Silence is golden …
An LMU team has uncovered a new role for the protein Atrx, which is involved in various aspects of gene expression. The new work shows that the protein is also involved in silencing endogenous retroviral genomes integrated in cellular DNA.
In any given mammalian cell, much of the genome is inactive at any given time. Indeed, many genes are subject to long-term inactivation in virtually all cells, and to this class belong the so-called retrotransposons. Retrotransposons represent the now more or less degenerate genomes of retroviruses, which infiltrated the germline at some point in evolution, were integrated into the host’s genome and have since been passed down for many generations. Some of these alien sequences have become ‘domesticated’ in the meantime, and have taken on regulatory functions for nearby cellular genes.
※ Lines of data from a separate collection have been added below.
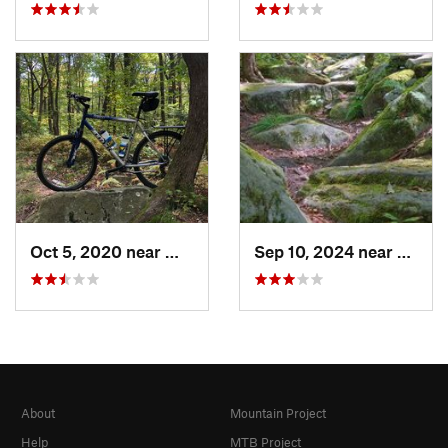
Oct 5, 2020 near
Waterford, PA
Sep 10, 2024 near
Waterf
About
Mountain Project
Help
MTB Project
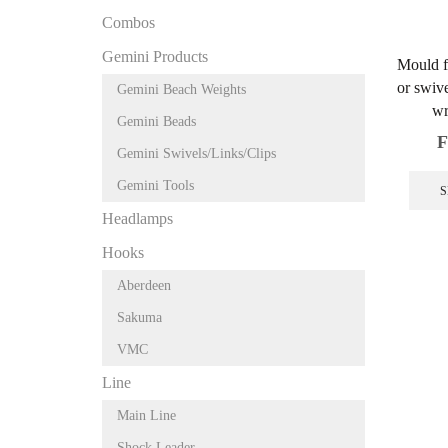
Combos
Gemini Products
Mould f
or swive
Gemini Beach Weights
wr
Gemini Beads
F
Gemini Swivels/Links/Clips
Gemini Tools
S
Headlamps
Hooks
Aberdeen
Sakuma
VMC
Line
Main Line
Shock Leader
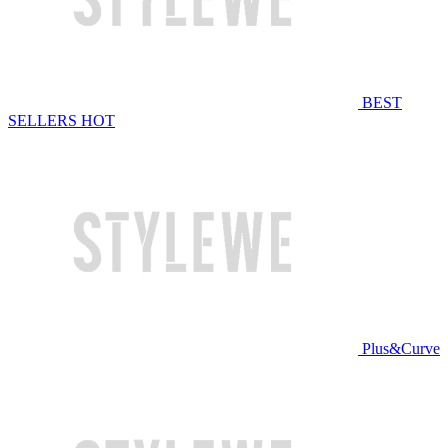
BEST
SELLERS
HOT
Plus&Curve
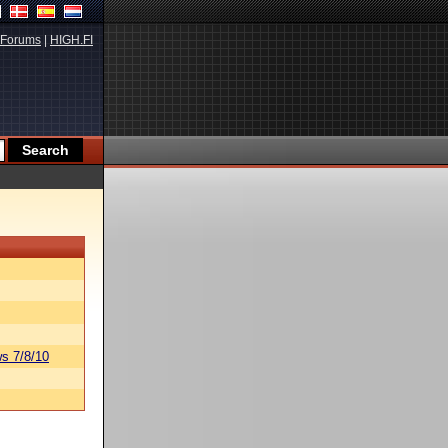
Forums
|
HIGH.FI
s 7/8/10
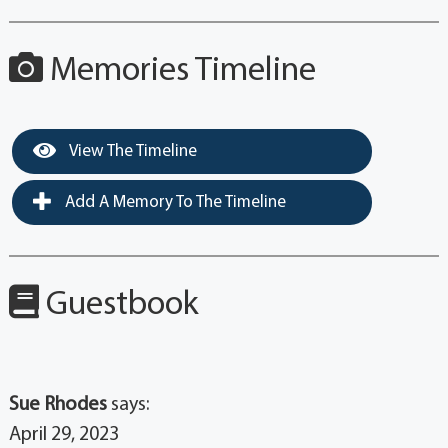
Memories Timeline
View The Timeline
Add A Memory To The Timeline
Guestbook
Sue Rhodes
says:
April 29, 2023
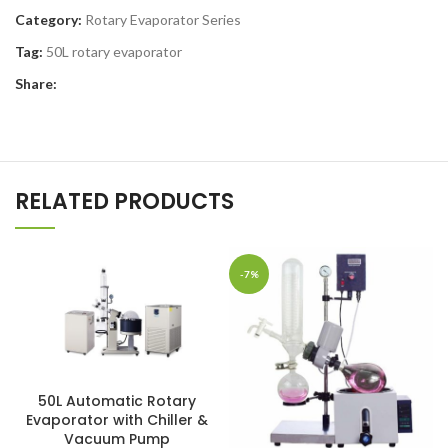
Category:
Rotary Evaporator Series
Tag:
50L rotary evaporator
Share:
RELATED PRODUCTS
-7%
50L Automatic Rotary
Evaporator with Chiller &
Vacuum Pump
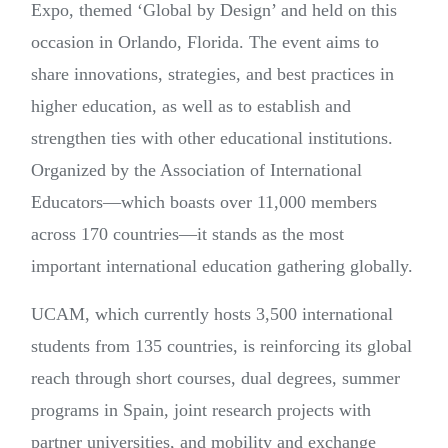
Expo, themed ‘Global by Design’ and held on this
occasion in Orlando, Florida. The event aims to
share innovations, strategies, and best practices in
higher education, as well as to establish and
strengthen ties with other educational institutions.
Organized by the Association of International
Educators—which boasts over 11,000 members
across 170 countries—it stands as the most
important international education gathering globally.
UCAM, which currently hosts 3,500 international
students from 135 countries, is reinforcing its global
reach through short courses, dual degrees, summer
programs in Spain, joint research projects with
partner universities, and mobility and exchange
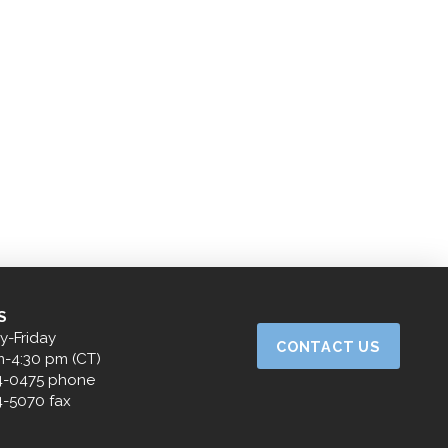
S
-Friday
CONTACT US
m-4:30 pm (CT)
4-0475 phone
4-5070 fax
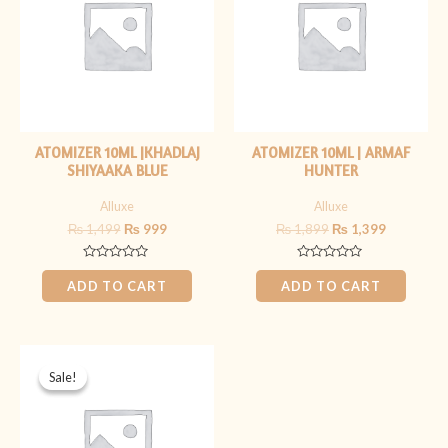
ATOMIZER 10ML |KHADLAJ
ATOMIZER 10ML | ARMAF
SHIYAAKA BLUE
HUNTER
Alluxe
Alluxe
₨
1,499
₨
999
₨
1,899
₨
1,399
Rated
Rated
0
0
ADD TO CART
ADD TO CART
out
out
of
of
5
5
Original
Current
price
price
Sale!
Sale!
was:
is:
₨ 2,099.
₨ 1,599.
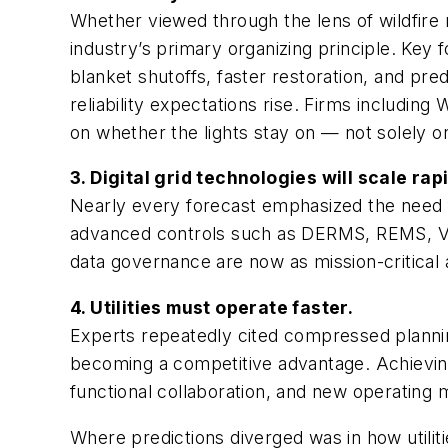
Whether viewed through the lens of wildfire 
industry’s primary organizing principle. Key f
blanket shutoffs, faster restoration, and pr
reliability expectations rise. Firms including
on whether the lights stay on — not solely o
3. Digital grid technologies will scale rapi
Nearly every forecast emphasized the need f
advanced controls such as DERMS, REMS, VPP
data governance are now as mission-critical a
4. Utilities must operate faster.
Experts repeatedly cited compressed planni
becoming a competitive advantage. Achieving 
functional collaboration, and new operating 
Where predictions diverged was in
how
utili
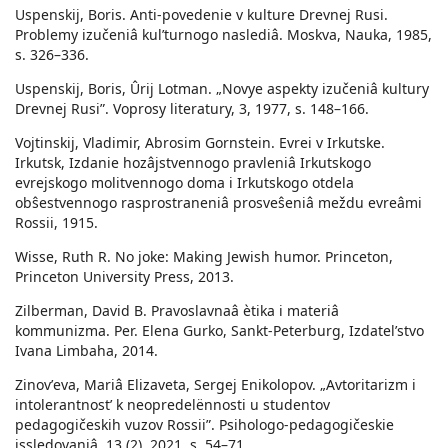
Uspenskij, Boris. Anti-povedenie v kulture Drevnej Rusi.
Problemy izučeniâ kulʹturnogo naslediâ. Moskva, Nauka, 1985,
s. 326–336.
Uspenskij, Boris, Ûrij Lotman. „Novye aspekty izučeniâ kultury
Drevnej Rusi”. Voprosy literatury, 3, 1977, s. 148–166.
Vojtinskij, Vladimir, Abrosim Gornstein. Evrei v Irkutske.
Irkutsk, Izdanie hozâjstvennogo pravleniâ Irkutskogo
evrejskogo molitvennogo doma i Irkutskogo otdela
obŝestvennogo rasprostraneniâ prosveŝeniâ meždu evreâmi
Rossii, 1915.
Wisse, Ruth R. No joke: Making Jewish humor. Princeton,
Princeton University Press, 2013.
Zilberman, David B. Pravoslavnaâ ètika i materiâ
kommunizma. Per. Elena Gurko, Sankt-Peterburg, Izdatelʹstvo
Ivana Limbaha, 2014.
Zinovʹeva, Mariâ Elizaveta, Sergej Enikolopov. „Avtoritarizm i
intolerantnost’ k neopredelënnosti u studentov
pedagogičeskih vuzov Rossii”. Psihologo-pedagogičeskie
issledovaniâ, 13 (2), 2021, s. 54–71.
Others must be permanently inactivated, because their expression would otherwise have deleterious consequences for gene regulation and the stability of the genome as a whole, and so disrupt the normal development of the organism. How integrated retrotransposons are effectively silenced in cells is not entirely understood. Professor Gunnar Schotta and his research group at LMU’s Adolf Butenandt Institute have now identified a previously unknown role for the protein Atrx in this context. Their findings appear in the journal “EMBO reports”.
Gene sequences can be silenced by making them inaccessible to enzymes required for gene expression. Often this occurs by condensing the DNA into a tightly folded form of chromatin called heterochromatin, primarily by specific modification of proteins called histones around which the genomic DNA is wrapped. The significance of such “heterochromatinization” is revealed by the fact that defects in this mechanism of gene silencing can lead to serious illness. “More than 50% of mammalian genomes consists of silenced sequences,” Schotta explains. He and his colleagues have now shown that the protein Atrx plays a central role in inducing the formation of heterochromatin. “Atrx has already been implicated in the pathogenesis of neurodegenerative conditions and various forms of cancer. We have now pinpointed a new function of the protein, which may help to explain its involvement in these diseases,” says Schotta.
Loss of Atrx compromises silencing
The new work was carried out in a mouse model system, and focused on a specific class of endogenous retroviruses called IAP retrotransposons. Using molecular genetic techniques, the LMU team first analyzed which segments of the viral genomes are essential for them to be recognized as foreign and mark them for silencing. “We discovered that the silencing process is always initiated from a defined region of the retroviral DNA, and propagates until it encompasses the whole viral genome,” says Schotta. The LMU researchers then went on to identify the cellular proteins that were involved in the silencing process itself: “We systematically tested various components that interact with chromatin for their ability to induce the formation of heterochromatin,” says Schotta.
In addition to the previously identified factors Setdb1 (a histone methyltransferase), which modifies histones in such a way that they induce silencing, and Trim28, which mediates the interaction between Setdb1 and chromatin, the molecular genetic screens revealed a previously unknown function for Atrx, which appears to have multiple roles in the modification of chromatin. “Atrx is clearly also required for the silencing of retroviral sequences, because we found that it has a crucial role in the assembly of densely packed heterochromatin. In cells that lack Atrx, the rate of inactivation of viral sequences is reduced, and the whole process takes longer,” Schotta explains, adding that efficient silencing of such sequences is essential for the well-being of cells.
Defects in Atrx function have previously been linked to neurodegenerative illnesses. Thus, individuals that produce a defective form of Atrx display an array of symptoms, including mental retardation, referred as the ATR-X syndrome. “But it is not yet clear how loss of functional ATRX results in the characteristic features of the condition,” says Schotta. “We believe that the new findings regarding the function of the mouse Atrx also hold for the corresponding protein in humans. It is therefore conceivable that defects in the silencing of endogenous viral genomes could contribute to the development of ATR-X syndrome.” At all events, the new results point to new approaches to the investigation of pathologies that are linked to mutations in Atrx.